The stubborn resistance of the commissioners on the vexed issue of compensating people overcharged on

income tax is by no means a new phenomenon. In some instances the interest debts date back to the ’80s.

Nor is it the first time the Ombudsman has felt obliged to complain publicly about this Scrooge-like stance. If anything, however, it appears that since the controversy first came into the public domain last year the attitude of the Revenue has hardened.

Adopting such callous tactics towards widows, who rank among the most vulnerable in society, will do little to enhance the image of the Revenue in the eyes of a public whose view of the taxman has, to say the least, been jaundiced by experience.

Presumably, the commissioners are digging in their heels in order to avoid creating a precedent that could open the door for a flood of demands from others who have been similarly overcharged.

Such reasoning is skewed and provides a revealing

insight into the philosophy of a regime widely perceived as hounding people in the PAYE sector, while turning a blind eye to the illegal tax activities of prominent figures in the past for fear of rocking the boat.

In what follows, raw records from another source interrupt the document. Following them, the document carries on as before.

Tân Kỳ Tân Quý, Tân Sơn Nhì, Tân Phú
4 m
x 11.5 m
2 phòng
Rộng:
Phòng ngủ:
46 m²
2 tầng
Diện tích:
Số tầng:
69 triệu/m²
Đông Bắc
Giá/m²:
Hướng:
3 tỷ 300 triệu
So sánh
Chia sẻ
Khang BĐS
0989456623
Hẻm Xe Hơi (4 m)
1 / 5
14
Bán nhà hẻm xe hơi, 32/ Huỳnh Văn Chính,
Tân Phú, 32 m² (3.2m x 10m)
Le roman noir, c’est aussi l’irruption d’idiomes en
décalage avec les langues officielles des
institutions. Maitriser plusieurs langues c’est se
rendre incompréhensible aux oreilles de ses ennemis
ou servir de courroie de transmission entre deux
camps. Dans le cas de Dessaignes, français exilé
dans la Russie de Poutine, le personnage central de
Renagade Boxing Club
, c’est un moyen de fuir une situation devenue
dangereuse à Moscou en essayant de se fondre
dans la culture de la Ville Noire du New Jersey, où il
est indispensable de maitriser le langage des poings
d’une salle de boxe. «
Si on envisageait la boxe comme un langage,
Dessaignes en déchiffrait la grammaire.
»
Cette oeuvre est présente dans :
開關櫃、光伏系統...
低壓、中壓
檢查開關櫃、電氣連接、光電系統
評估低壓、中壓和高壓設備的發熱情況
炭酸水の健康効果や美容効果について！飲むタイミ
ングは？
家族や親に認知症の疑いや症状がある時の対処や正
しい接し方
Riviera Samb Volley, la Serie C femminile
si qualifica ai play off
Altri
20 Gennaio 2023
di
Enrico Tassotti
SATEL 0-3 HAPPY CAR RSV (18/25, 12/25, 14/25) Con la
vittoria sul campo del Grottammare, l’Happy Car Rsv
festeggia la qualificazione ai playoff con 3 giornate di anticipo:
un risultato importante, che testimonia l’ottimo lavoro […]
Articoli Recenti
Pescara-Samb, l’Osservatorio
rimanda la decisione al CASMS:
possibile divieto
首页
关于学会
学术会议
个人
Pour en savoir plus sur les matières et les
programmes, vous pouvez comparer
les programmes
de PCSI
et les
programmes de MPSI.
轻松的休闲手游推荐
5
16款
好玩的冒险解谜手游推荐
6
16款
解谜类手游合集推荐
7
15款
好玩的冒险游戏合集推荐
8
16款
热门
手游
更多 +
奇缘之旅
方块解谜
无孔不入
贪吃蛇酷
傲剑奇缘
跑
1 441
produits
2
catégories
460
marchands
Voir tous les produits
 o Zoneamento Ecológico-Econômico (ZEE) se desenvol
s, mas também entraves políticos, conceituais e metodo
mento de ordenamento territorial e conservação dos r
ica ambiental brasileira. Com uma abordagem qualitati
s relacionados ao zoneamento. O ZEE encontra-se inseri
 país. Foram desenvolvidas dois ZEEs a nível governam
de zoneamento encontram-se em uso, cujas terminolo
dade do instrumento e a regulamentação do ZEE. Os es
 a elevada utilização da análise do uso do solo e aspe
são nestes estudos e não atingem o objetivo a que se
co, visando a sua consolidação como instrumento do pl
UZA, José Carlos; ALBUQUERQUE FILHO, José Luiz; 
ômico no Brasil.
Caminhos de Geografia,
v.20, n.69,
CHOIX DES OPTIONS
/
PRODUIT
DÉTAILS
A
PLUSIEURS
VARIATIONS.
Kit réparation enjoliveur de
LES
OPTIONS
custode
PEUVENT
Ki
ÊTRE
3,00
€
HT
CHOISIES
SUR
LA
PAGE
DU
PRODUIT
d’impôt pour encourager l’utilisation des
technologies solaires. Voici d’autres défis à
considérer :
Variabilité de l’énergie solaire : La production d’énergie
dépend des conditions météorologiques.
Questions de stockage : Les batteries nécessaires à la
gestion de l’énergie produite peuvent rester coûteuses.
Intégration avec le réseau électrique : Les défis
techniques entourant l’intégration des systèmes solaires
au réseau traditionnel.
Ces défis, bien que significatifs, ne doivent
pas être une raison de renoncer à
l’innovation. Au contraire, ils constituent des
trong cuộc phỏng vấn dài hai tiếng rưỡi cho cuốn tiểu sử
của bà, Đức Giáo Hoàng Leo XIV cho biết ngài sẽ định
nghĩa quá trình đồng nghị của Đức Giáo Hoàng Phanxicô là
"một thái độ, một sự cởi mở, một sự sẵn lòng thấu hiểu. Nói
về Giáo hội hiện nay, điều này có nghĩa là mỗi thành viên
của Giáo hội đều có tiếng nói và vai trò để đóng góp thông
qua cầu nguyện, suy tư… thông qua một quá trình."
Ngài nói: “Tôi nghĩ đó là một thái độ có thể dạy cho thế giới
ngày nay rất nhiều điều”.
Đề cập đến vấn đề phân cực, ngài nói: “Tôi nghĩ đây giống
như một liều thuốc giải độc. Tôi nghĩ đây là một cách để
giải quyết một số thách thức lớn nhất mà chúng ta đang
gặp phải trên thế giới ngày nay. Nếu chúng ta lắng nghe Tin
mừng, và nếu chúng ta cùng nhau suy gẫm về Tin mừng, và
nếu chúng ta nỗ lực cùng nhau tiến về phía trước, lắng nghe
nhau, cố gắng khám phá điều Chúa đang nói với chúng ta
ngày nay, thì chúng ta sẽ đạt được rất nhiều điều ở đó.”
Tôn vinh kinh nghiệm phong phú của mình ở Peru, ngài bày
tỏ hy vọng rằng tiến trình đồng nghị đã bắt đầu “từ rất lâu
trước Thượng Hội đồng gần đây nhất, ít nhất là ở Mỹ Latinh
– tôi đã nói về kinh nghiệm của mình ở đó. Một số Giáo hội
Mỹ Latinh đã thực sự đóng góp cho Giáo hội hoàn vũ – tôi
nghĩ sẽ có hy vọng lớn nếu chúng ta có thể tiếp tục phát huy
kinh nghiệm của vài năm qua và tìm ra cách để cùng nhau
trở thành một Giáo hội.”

By steadfastly refusing to pay out what the widows are plainly owed, the commissioners stand accused of

making a direct and unprecedented challenge to the

authority of the Ombudsman’s office.

Their persistent rejection of Mr Murphy’s recommendations makes a mockery of the much-vaunted “charter of rights” trumpeted in a PR exercise as heralding a new era of integrity, efficiency and fairness.

The taxman claims there is no specific statutory

power enabling them to pay compensation. But

Mr Murphy believes this policy misrepresents the legal

position surrounding compensation.

It is unconscionable that a situation has been allowed to fester where the rights of needy widows are blatantly denied. The sooner Taoiseach Bertie Ahern directs

Finance Minister Charlie McCreevy to remedy this grave injustice the better.

It is unbelievable and utterly unacceptable that the State should so shamefully avoid its obligations to pay people their rightful dues.